Exercise details =
Go to the line in the entries below that holds "principalmente para aliviar" and repeat exactly from there through the line that holds "Nuestro equipo está li", inclusive.

(Items from a data source)
----

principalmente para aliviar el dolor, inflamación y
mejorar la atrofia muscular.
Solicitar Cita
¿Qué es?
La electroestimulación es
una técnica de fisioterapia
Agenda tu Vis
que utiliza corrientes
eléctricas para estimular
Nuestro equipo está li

----

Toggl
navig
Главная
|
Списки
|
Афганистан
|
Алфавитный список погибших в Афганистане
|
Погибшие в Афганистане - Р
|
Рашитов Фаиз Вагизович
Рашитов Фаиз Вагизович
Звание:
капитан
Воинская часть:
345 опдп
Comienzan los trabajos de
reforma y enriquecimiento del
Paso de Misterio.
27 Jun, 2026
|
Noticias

----

Response to this task =
principalmente para aliviar el dolor, inflamación y
mejorar la atrofia muscular.
Solicitar Cita
¿Qué es?
La electroestimulación es
una técnica de fisioterapia
Agenda tu Vis
que utiliza corrientes
eléctricas para estimular
Nuestro equipo está li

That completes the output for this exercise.